Top of Recorded data

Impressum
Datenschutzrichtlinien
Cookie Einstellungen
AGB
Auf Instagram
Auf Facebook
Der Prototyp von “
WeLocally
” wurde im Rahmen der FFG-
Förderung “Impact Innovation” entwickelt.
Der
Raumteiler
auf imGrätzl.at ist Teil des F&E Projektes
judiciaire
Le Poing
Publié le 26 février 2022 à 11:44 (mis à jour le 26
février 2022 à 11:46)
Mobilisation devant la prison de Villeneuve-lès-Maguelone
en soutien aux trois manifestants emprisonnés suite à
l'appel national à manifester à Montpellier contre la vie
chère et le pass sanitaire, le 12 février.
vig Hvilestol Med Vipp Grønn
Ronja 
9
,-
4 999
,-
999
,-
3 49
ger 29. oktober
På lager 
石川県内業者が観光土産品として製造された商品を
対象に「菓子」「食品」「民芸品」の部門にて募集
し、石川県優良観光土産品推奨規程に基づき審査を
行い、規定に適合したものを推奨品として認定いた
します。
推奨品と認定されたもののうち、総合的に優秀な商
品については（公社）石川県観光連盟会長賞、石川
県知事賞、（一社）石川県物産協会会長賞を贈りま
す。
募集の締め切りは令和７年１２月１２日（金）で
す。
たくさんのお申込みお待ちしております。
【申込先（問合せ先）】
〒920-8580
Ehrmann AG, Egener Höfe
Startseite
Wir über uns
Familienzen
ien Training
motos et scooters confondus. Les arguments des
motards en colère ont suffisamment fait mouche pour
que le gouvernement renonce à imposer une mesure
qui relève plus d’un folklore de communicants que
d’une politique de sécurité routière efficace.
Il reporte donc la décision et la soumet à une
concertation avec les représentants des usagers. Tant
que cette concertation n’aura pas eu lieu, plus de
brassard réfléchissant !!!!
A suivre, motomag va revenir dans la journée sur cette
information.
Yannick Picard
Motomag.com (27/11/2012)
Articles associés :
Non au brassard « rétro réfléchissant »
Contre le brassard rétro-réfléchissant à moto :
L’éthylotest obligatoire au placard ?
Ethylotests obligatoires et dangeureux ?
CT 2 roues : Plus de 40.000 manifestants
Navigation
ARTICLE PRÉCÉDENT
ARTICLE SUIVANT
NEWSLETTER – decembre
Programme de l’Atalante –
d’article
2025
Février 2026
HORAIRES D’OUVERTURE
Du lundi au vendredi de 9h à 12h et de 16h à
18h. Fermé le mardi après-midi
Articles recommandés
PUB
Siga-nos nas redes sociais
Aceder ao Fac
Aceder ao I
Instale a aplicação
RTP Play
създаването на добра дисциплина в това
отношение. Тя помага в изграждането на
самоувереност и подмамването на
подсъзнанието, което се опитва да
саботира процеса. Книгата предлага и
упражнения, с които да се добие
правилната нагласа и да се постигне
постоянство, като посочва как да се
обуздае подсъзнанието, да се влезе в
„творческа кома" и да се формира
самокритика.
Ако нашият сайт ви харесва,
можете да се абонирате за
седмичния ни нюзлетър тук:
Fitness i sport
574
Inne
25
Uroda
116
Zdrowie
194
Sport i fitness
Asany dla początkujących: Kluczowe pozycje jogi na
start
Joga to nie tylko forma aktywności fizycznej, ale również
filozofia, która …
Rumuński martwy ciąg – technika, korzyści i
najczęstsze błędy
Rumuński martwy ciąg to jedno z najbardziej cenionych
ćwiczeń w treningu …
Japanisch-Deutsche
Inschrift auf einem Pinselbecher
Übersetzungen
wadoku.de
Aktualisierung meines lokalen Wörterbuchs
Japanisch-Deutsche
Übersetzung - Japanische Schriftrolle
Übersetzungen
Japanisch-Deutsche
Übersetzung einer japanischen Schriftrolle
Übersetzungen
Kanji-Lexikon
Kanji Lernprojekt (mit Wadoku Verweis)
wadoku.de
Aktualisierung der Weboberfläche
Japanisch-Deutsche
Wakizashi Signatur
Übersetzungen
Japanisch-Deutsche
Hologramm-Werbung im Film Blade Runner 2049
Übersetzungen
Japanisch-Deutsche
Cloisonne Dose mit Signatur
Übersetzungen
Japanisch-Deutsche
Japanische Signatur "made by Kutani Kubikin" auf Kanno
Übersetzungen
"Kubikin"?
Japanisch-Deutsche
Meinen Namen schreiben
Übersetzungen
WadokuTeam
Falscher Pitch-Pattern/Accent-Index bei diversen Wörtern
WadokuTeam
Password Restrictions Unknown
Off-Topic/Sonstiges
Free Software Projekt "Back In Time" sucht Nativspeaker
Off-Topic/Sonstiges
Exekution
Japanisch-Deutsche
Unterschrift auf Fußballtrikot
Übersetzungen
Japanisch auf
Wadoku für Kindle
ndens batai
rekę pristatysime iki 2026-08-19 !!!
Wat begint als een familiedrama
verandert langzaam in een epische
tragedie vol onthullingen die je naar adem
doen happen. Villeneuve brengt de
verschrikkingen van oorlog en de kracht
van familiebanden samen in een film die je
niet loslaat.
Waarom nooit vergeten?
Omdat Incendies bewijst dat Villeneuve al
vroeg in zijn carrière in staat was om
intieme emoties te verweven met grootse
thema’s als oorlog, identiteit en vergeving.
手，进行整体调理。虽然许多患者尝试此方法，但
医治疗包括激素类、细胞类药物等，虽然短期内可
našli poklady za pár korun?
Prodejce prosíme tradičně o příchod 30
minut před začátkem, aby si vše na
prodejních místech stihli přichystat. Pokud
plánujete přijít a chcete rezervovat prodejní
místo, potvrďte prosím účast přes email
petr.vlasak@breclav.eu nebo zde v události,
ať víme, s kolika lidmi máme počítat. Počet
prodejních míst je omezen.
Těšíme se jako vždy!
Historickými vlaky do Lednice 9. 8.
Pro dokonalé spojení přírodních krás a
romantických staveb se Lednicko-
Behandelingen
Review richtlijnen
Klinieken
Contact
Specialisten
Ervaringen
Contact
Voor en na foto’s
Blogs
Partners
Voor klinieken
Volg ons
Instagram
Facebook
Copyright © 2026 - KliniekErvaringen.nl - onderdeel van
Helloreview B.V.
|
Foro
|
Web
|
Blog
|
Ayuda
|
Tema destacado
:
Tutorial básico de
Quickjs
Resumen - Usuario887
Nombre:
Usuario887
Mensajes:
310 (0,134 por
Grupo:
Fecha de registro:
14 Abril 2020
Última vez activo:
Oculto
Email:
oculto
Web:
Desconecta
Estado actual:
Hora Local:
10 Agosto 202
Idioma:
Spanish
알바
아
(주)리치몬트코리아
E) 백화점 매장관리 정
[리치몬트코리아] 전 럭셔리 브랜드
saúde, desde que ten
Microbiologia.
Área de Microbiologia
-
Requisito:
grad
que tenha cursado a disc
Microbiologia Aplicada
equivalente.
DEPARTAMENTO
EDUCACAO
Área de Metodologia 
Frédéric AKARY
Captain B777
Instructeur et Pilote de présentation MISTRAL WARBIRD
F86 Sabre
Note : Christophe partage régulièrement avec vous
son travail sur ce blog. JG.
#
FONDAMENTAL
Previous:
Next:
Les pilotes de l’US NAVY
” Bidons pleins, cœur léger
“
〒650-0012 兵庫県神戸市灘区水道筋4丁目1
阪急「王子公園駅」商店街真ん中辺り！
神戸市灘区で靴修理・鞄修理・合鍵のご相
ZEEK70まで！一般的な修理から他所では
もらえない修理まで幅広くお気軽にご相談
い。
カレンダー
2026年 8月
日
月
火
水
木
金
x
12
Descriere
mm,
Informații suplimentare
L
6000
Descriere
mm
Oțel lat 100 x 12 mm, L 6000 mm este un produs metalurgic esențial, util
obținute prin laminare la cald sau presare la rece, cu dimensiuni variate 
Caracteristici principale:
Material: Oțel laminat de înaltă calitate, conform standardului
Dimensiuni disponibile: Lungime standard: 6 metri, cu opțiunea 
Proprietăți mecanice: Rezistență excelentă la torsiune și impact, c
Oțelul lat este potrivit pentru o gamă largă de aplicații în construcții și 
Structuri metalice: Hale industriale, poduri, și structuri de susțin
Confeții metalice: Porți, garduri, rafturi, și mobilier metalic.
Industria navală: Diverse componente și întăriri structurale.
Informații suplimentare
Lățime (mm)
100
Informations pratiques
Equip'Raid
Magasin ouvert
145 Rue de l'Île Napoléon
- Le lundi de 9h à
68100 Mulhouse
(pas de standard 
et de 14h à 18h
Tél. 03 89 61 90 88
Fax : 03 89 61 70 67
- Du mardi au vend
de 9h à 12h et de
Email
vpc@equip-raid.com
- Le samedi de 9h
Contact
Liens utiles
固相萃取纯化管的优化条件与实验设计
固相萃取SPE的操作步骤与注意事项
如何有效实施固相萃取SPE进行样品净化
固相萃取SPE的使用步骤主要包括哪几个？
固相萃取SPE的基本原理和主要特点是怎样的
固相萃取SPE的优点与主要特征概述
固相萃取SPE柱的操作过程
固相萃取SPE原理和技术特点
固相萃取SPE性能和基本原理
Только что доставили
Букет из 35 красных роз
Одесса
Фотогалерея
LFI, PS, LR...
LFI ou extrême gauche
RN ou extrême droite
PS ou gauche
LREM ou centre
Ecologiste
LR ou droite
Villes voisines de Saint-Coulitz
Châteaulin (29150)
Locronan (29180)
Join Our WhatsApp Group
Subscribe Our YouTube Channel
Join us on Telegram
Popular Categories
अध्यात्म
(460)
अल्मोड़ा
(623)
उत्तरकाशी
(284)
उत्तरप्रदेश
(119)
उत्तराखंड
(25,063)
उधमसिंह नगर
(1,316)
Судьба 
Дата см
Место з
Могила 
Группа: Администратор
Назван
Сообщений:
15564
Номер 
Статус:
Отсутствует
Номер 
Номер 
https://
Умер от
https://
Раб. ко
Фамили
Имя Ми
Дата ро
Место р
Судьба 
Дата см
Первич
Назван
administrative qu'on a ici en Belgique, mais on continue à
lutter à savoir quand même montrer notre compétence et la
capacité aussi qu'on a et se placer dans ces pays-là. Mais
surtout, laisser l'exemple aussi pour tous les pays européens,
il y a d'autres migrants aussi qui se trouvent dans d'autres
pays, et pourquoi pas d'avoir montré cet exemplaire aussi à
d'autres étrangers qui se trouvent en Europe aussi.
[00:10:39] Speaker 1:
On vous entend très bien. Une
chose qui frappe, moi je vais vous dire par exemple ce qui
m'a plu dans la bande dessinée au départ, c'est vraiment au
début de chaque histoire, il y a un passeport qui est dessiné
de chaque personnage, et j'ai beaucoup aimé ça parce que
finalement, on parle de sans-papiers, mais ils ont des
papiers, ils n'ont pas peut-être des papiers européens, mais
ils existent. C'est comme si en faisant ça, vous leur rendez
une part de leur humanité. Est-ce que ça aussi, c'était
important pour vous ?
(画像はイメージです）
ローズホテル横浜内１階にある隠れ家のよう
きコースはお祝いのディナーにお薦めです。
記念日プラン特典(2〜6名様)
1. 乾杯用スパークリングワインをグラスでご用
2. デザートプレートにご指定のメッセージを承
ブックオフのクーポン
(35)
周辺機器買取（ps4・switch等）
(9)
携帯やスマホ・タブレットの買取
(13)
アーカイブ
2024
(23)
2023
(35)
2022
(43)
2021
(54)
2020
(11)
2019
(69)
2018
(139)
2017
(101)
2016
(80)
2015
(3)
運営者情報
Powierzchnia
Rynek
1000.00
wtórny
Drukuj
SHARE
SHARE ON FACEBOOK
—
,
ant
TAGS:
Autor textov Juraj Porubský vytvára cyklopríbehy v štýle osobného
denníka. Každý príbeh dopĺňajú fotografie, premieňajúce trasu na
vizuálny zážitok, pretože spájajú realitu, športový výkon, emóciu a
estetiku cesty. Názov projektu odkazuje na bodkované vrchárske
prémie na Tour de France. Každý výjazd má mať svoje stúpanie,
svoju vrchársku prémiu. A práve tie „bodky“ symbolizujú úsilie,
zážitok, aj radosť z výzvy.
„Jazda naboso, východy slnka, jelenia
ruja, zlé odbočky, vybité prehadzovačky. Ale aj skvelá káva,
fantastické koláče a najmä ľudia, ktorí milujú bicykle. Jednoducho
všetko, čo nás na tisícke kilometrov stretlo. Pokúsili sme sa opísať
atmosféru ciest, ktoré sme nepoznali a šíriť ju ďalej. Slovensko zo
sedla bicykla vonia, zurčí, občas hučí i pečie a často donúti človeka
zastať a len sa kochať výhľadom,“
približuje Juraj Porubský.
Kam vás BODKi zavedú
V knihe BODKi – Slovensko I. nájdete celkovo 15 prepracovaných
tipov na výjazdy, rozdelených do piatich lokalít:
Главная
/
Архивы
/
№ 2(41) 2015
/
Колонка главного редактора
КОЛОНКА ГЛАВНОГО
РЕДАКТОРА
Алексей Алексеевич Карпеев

Bottom of Recorded data

**Problem requirements:**
A single figure is required: the number of lines in the entries above that include the word "chaque".

**Problem solution:**
2